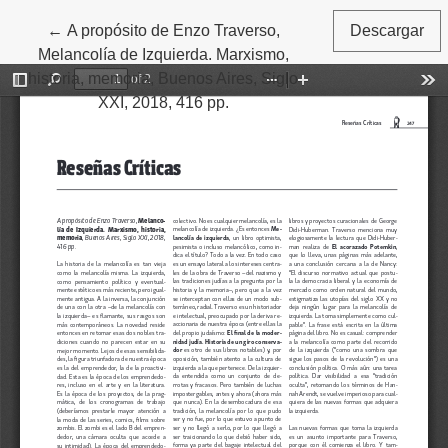
←
Volver a los detalles del artículo
A propósito de Enzo Traverso,
Descargar
Melancolía de Izquierda. Marxismo,
historia, memoria, Buenos Aires, Siglo
XXI, 2018, 416 pp.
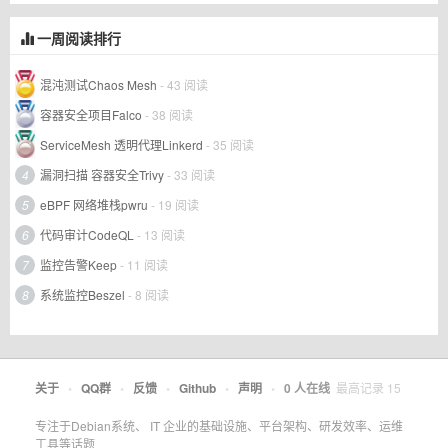
一周阅读排行
混沌测试Chaos Mesh
- 43 阅读
容器安全项目Falco
- 38 阅读
ServiceMesh 透明代理Linkerd
- 35 阅读
4
漏洞扫描 容器安全Trivy
- 33 阅读
5
eBPF 网络堆栈pwru
- 19 阅读
6
代码审计CodeQL
- 13 阅读
7
监控告警Keep
- 11 阅读
8
系统监控Beszel
- 8 阅读
关于
•
QQ群
•
反馈
•
Github
•
声明
•
0
人在线
最高记录
15
专注于Debian系统、 IT 企业的基础设施、平台架构、研发效率、运维
工具等话题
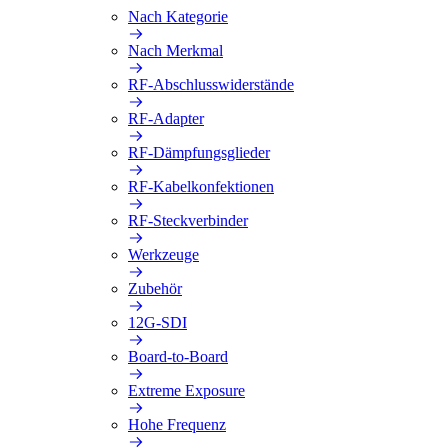
Nach Kategorie
Nach Merkmal
RF-Abschlusswiderstände
RF-Adapter
RF-Dämpfungsglieder
RF-Kabelkonfektionen
RF-Steckverbinder
Werkzeuge
Zubehör
12G-SDI
Board-to-Board
Extreme Exposure
Hohe Frequenz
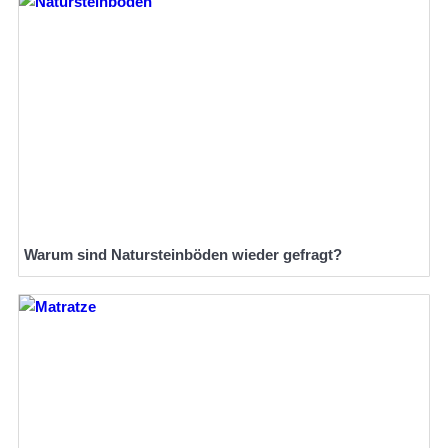
Warum sind Natursteinböden wieder gefragt?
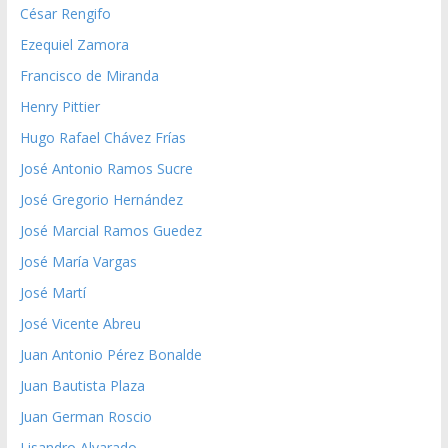
César Rengifo
Ezequiel Zamora
Francisco de Miranda
Henry Pittier
Hugo Rafael Chávez Frías
José Antonio Ramos Sucre
José Gregorio Hernández
José Marcial Ramos Guedez
José María Vargas
José Martí
José Vicente Abreu
Juan Antonio Pérez Bonalde
Juan Bautista Plaza
Juan German Roscio
Lisandro Alvarado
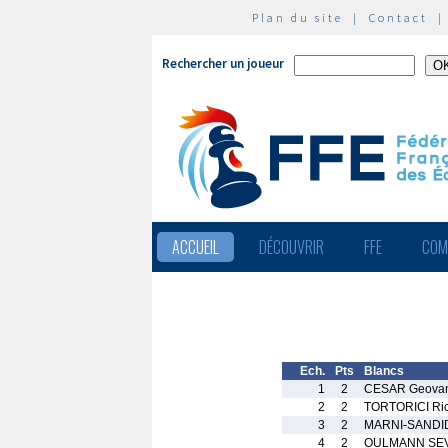
Plan du site
|
Contact
Rechercher un joueur
ACCUEIL
DÉCOUVRIR
FFE
COM
Ech.
Pts
Blancs
1
2
CESAR Geova
2
2
TORTORICI Ri
3
2
MARNI-SANDID
4
2
OULMANN SEVI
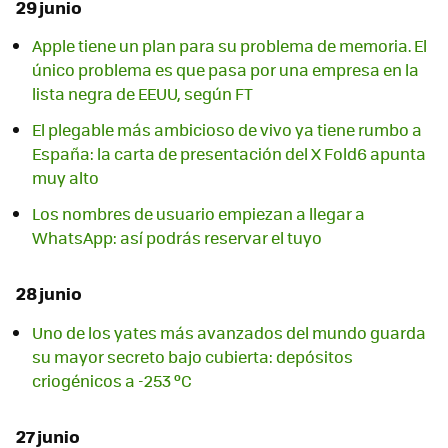
29 junio
Apple tiene un plan para su problema de memoria. El
único problema es que pasa por una empresa en la
lista negra de EEUU, según FT
El plegable más ambicioso de vivo ya tiene rumbo a
España: la carta de presentación del X Fold6 apunta
muy alto
Los nombres de usuario empiezan a llegar a
WhatsApp: así podrás reservar el tuyo
28 junio
Uno de los yates más avanzados del mundo guarda
su mayor secreto bajo cubierta: depósitos
criogénicos a -253 ºC
27 junio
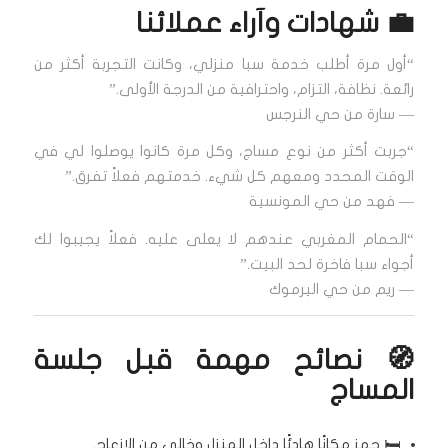
💼 شهادات وآراء عملائنا
“أول مرة أطلب خدمة سبا منزلي، وكانت التجربة أكثر من
رائعة. نظافة، التزام، واحترافية من الدرجة الأولى.”
— سارة من حي النرجس
“جربت أكثر من نوع مساج، وكل مرة كانوا يوصلوا لي في
الوقت المحدد ومعهم كل شيء. خدمتهم فعلاً تفرق.”
— فهد من حي المونسية
“الحمام المغربي عندهم لا يعلى عليه. فعلاً يجيبوا لك
أجواء سبا فاخرة لحد البيت.”
— ريم من حي اليرموك
🧭 نصائح مهمة قبل جلسة
المساج
🛏️ جهز مكانًا هادئًا داخل المنزل وخالي من الإزعاج.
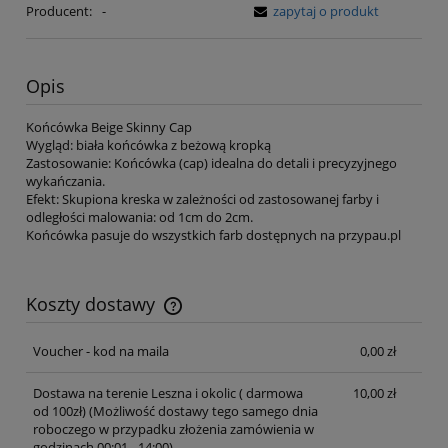
Producent:
-
zapytaj o produkt
Opis
Końcówka Beige Skinny Cap
Wygląd: biała końcówka z beżową kropką
Zastosowanie: Końcówka (cap) idealna do detali i precyzyjnego
wykańczania.
Efekt: Skupiona kreska w zależności od zastosowanej farby i
odległości malowania: od 1cm do 2cm.
Końcówka pasuje do wszystkich farb dostępnych na przypau.pl
Koszty dostawy
Cena nie zawiera ewentualnych kosztów płatności
Voucher - kod na maila
0,00 zł
Dostawa na terenie Leszna i okolic ( darmowa
10,00 zł
od 100zł)
(Możliwość dostawy tego samego dnia
roboczego w przypadku złożenia zamówienia w
godzinach 00:01 - 14:00)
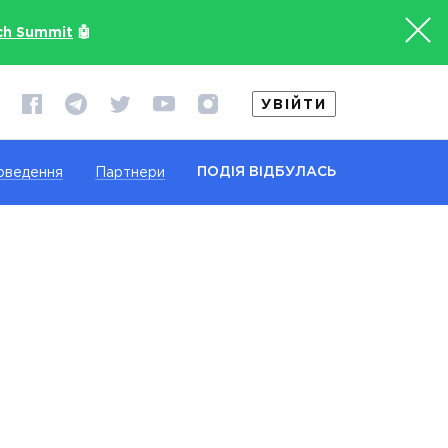
ch Summit
🤖
УВІЙТИ
ПОДІЯ ВІДБУЛАСЬ
оведення
Партнери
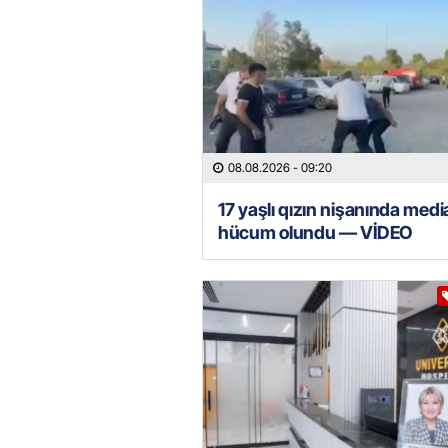
08.08.2026
- 09:20
17 yaşlı qızın nişanında med
hücum olundu — VİDEO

Task instructions: Repeat the exact lines from the first line of the data through the line containing "Francisco de Miranda". Nothing else, no pictures.

Task result:
←
Volver a los detalles del artículo
A propósito de Enzo Traverso,
Descargar
Melancolía de Izquierda. Marxismo,
historia, memoria, Buenos Aires, Siglo
XXI, 2018, 416 pp.
一周阅读排行
混沌测试Chaos Mesh
- 43 阅读
容器安全项目Falco
- 38 阅读
ServiceMesh 透明代理Linkerd
- 35 阅读
4
漏洞扫描 容器安全Trivy
- 33 阅读
5
eBPF 网络堆栈pwru
- 19 阅读
6
代码审计CodeQL
- 13 阅读
7
监控告警Keep
- 11 阅读
8
系统监控Beszel
- 8 阅读
关于
•
QQ群
•
反馈
•
Github
•
声明
•
0
人在线
最高记录
15
专注于Debian系统、 IT 企业的基础设施、平台架构、研发效率、运维
工具等话题
Nach Kategorie
Nach Merkmal
RF-Abschlusswiderstände
RF-Adapter
RF-Dämpfungsglieder
RF-Kabelkonfektionen
RF-Steckverbinder
Werkzeuge
Zubehör
12G-SDI
Board-to-Board
Extreme Exposure
Hohe Frequenz
Warum sind Natursteinböden wieder gefragt?
César Rengifo
Ezequiel Zamora
Francisco de Miranda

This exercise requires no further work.